One of their performances is especially a revelation. Blake, in real life,
was arrested in 2002 for the alleged murder of his wife. There are chilling
undercurrents in Blake’s performance, amplified by the knowledge of what
we know about him now. His character Smith is perpetually damaged by what he
feels was a miserable, unwanted childhood. Smith, as a boy, was confounded by
his mother’s descent from rodeo champion before alcoholism turns her into
a prostitute. The father is an abusive nut who turned a shotgun on the boy,
pulling the trigger with an empty barrel, before kicking him out to be permanently
on his own. In the key moment of Herbert Clutter’s murder, the film cuts
between images of Smith shooting his victim and of images of his father indicating
a suppressed revenge fantasy to shoot back at his father. Blake’s unhappy
childhood has similar connotations of Smith’s character.
Not all the elements of the film have aged well. The music by Quincy Jones
is pandering to the worse sense of the word and it imbues a liberal attack on
the arbitration of capital punishment in the final scenes that are arguably
heavy-handed if intriguing.
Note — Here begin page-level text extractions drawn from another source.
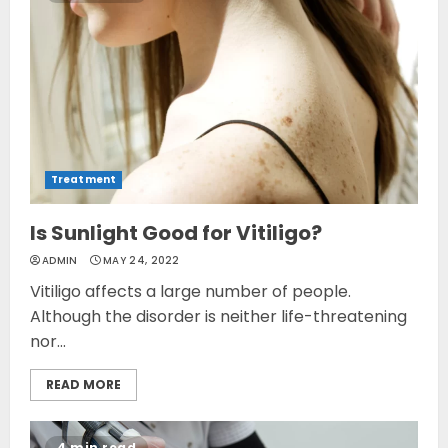
Treatment
Is Sunlight Good for Vitiligo?
ADMIN
MAY 24, 2022
Vitiligo affects a large number of people.
Although the disorder is neither life-threatening
nor...
READ MORE
4 min read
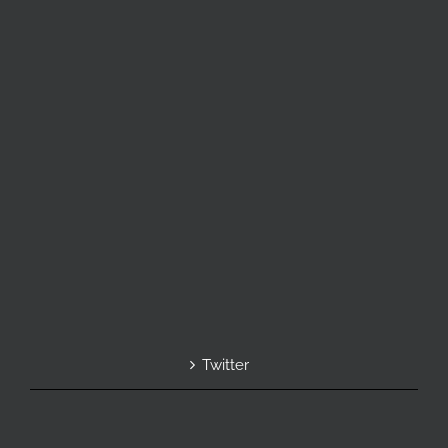
Twitter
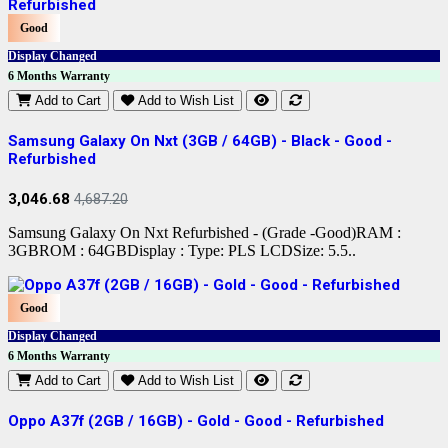
Good
Display Changed
6 Months Warranty
Add to Cart
Add to Wish List
Samsung Galaxy On Nxt (3GB / 64GB) - Black - Good -
Refurbished
3,046.68
4,687.20
Samsung Galaxy On Nxt Refurbished - (Grade -Good)RAM :
3GBROM : 64GBDisplay : Type: PLS LCDSize: 5.5..
Good
Display Changed
6 Months Warranty
Add to Cart
Add to Wish List
Oppo A37f (2GB / 16GB) - Gold - Good - Refurbished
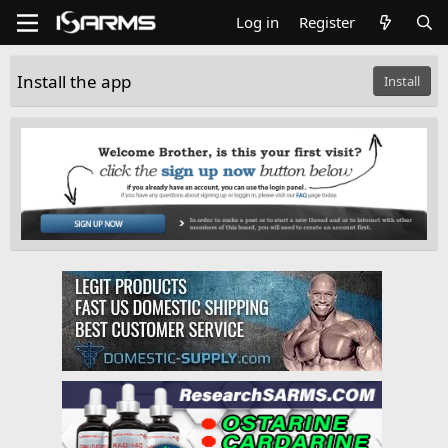
Log in
Register
Install the app
Install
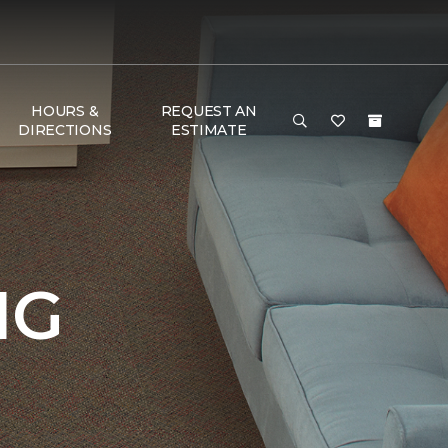
HOURS &
REQUEST AN
DIRECTIONS
ESTIMATE
NG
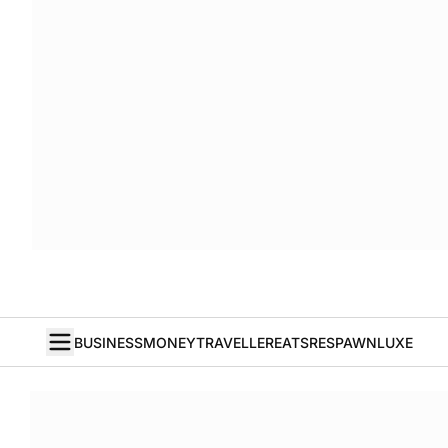
BUSINESS
MONEY
TRAVELLER
EATS
RESPAWN
LUXE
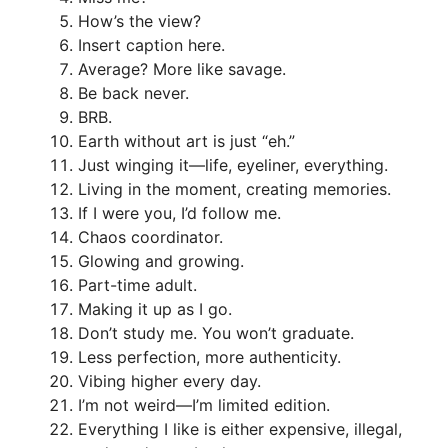
How’s the view?
Insert caption here.
Average? More like savage.
Be back never.
BRB.
Earth without art is just “eh.”
Just winging it—life, eyeliner, everything.
Living in the moment, creating memories.
If I were you, I’d follow me.
Chaos coordinator.
Glowing and growing.
Part-time adult.
Making it up as I go.
Don’t study me. You won’t graduate.
Less perfection, more authenticity.
Vibing higher every day.
I’m not weird—I’m limited edition.
Everything I like is either expensive, illegal,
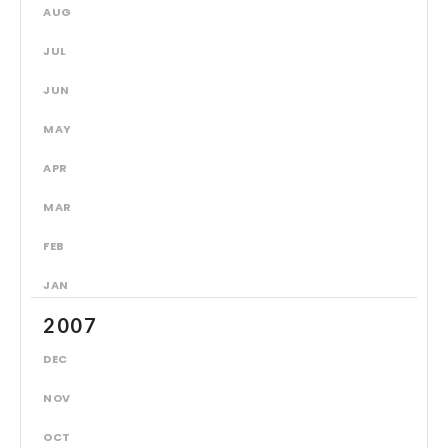
AUG
JUL
JUN
MAY
APR
MAR
FEB
JAN
2007
DEC
NOV
OCT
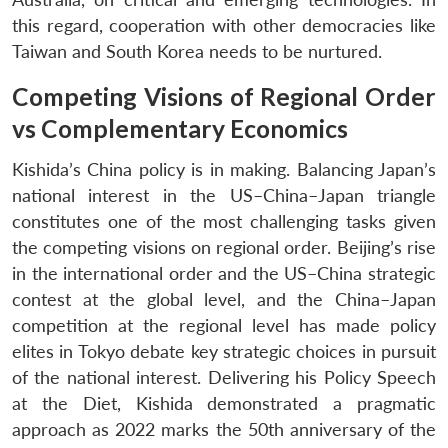
this regard, cooperation with other democracies like
Taiwan and South Korea needs to be nurtured.
Competing Visions of Regional Order
vs Complementary Economics
Kishida’s China policy is in making. Balancing Japan’s
national interest in the US–China–Japan triangle
constitutes one of the most challenging tasks given
the competing visions on regional order. Beijing’s rise
in the international order and the US–China strategic
contest at the global level, and the China–Japan
competition at the regional level has made policy
elites in Tokyo debate key strategic choices in pursuit
of the national interest. Delivering his Policy Speech
at the Diet, Kishida demonstrated a pragmatic
approach as 2022 marks the 50th anniversary of the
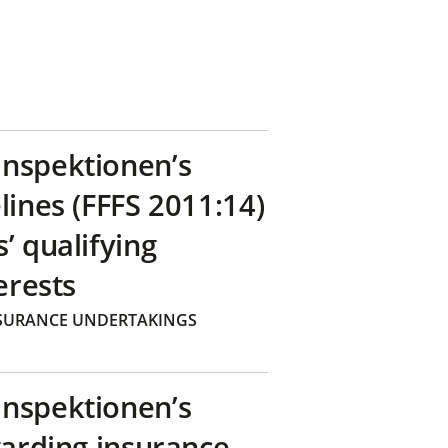
inspektionen’s
lines (FFFS 2011:14)
’ qualifying
erests
SURANCE UNDERTAKINGS
inspektionen’s
garding insurance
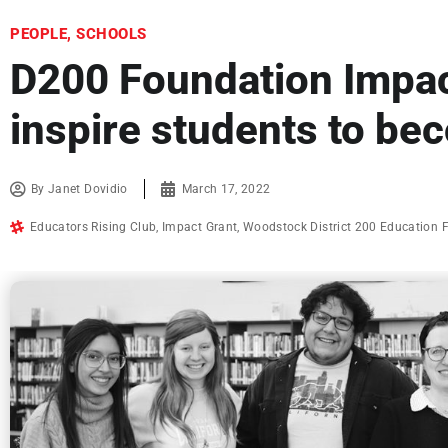
PEOPLE
,
SCHOOLS
D200 Foundation Impac
inspire students to be
By
Janet Dovidio
March 17, 2022
Educators Rising Club
,
Impact Grant
,
Woodstock District 200 Education 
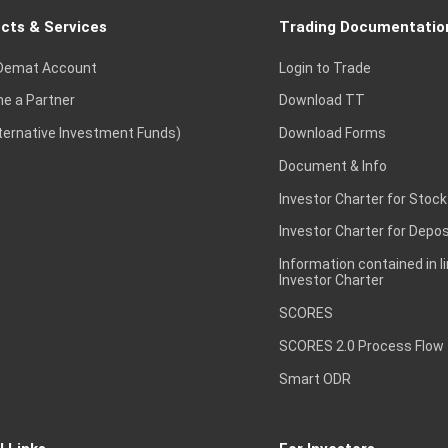
cts & Services
Trading Documentatio
Demat Account
Login to Trade
e a Partner
Download TT
lternative Investment Funds)
Download Forms
Document & Info
Investor Charter for Stock
Investor Charter for Depos
Information contained in l
Investor Charter
SCORES
SCORES 2.0 Process Flow
Smart ODR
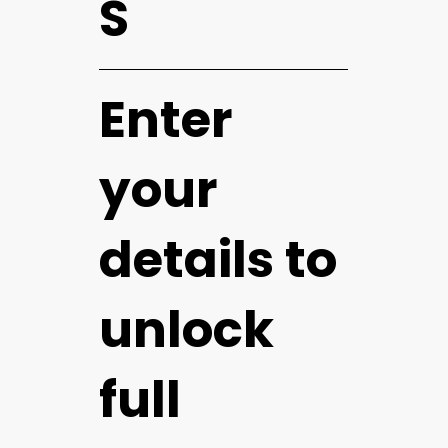
S
Enter
your
details to
unlock
full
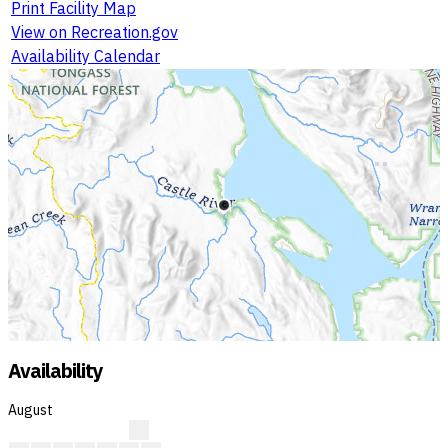
Print Facility Map
View on Recreation.gov
Availability Calendar
Availability
August
?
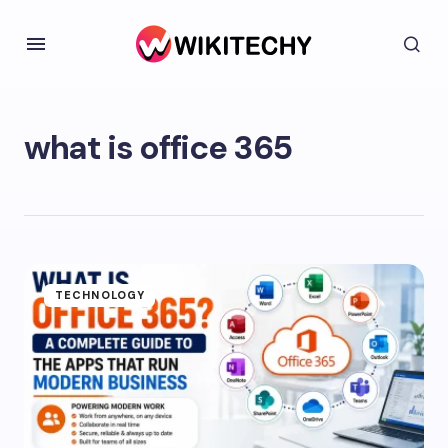
what is office 365
TECHNOLOGY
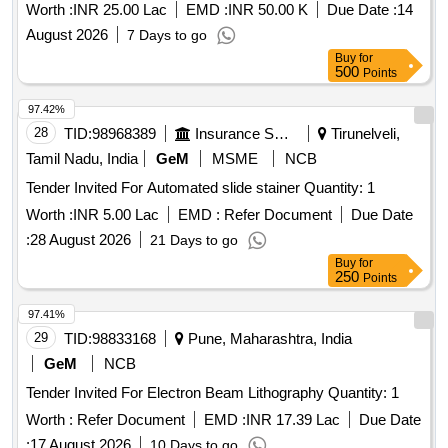
Worth :
INR 25.00 Lac
EMD :
INR 50.00 K
Due Date :
14
August 2026
7 Days to go
Buy
for
500
Points
97.42%
28
TID:
98968389
Insurance Services
Tirunelveli,
Tamil Nadu, India
GeM
MSME
NCB
Tender Invited For Automated slide stainer Quantity: 1
Worth :
INR 5.00 Lac
EMD :
Refer Document
Due Date
:
28 August 2026
21 Days to go
Buy
for
250
Points
97.41%
29
TID:
98833168
Pune, Maharashtra, India
GeM
NCB
Tender Invited For Electron Beam Lithography Quantity: 1
Worth :
Refer Document
EMD :
INR 17.39 Lac
Due Date
:
17 August 2026
10 Days to go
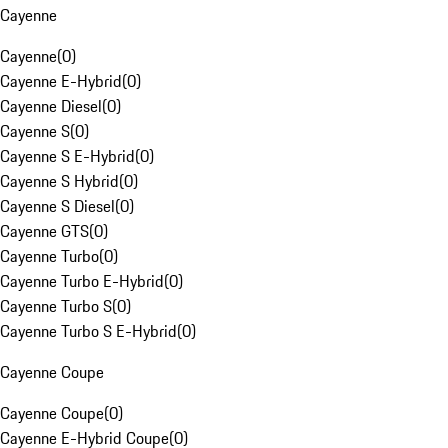
Cayenne
Cayenne
(
0
)
Cayenne E-Hybrid
(
0
)
Cayenne Diesel
(
0
)
Cayenne S
(
0
)
Cayenne S E-Hybrid
(
0
)
Cayenne S Hybrid
(
0
)
Cayenne S Diesel
(
0
)
Cayenne GTS
(
0
)
Cayenne Turbo
(
0
)
Cayenne Turbo E-Hybrid
(
0
)
Cayenne Turbo S
(
0
)
Cayenne Turbo S E-Hybrid
(
0
)
Cayenne Coupe
Cayenne Coupe
(
0
)
Cayenne E-Hybrid Coupe
(
0
)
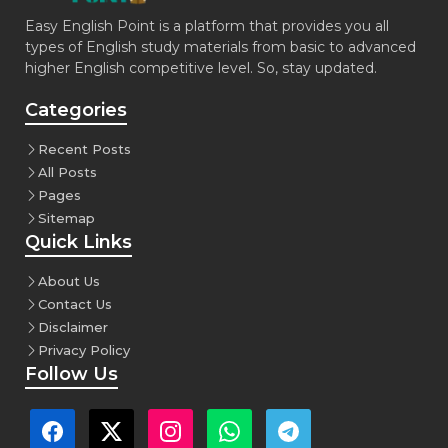
Easy English Point is a platform that provides you all
types of English study materials from basic to advanced
higher English competitive level. So, stay updated.
Categories
Recent Posts
All Posts
Pages
Sitemap
Quick Links
About Us
Contact Us
Disclaimer
Privacy Policy
Follow Us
So much more of the film has survived in its impact
because of the strong points it makes in its crime expose. In Cold Blood
reveals how a simple crime escalates into a senseless murder and demonstrates
how partners can push each other and influence each to commit the absolute worst.
The film suggests that Hickock and Smith could never have gone so far if it
weren’t for the combination of their personalities. Conrad Hall’s
evocative cinematography is essential to the film’s superb realization,
especially in the classic final scenes of when Smith, in the final minutes in
his cell block before departing forever, explains the pains and wounds of his
childhood while the light shining through the rainy window suggests tears running
down his face – tears of remorse and regret that he cannot manage to cry
on his own.
Capote recorded many graphic details while researching his original book, but
the studio distributor hasn’t invested much on their part of the deal.
Disappointingly, the DVD is absent of extras except for a couple of theatrical
trailers including In Cold Blood, In a Lonely Place
and Identity. Although it is still worth a rental, Columbia
TriStar Home Entertainment has neglected some prime opportunities in order
to make this a good seller. It would have been interesting for instance if they
had selected critics reviews from the archives to reflect on how America viewed
violence and capital punishment in 1967 as compared to today. Instead, there
are seven select subtitles to choose from including Thai and Portuguese. My
suggestion: replay chapter fifteen of the film repeatedly and listen to and
absorb the interesting dialogue between police investigator John Forsythe and
a news journalist about the origins of psychotics and with how the news media
handles murder stories in this country. The scene sustains some enduring truths.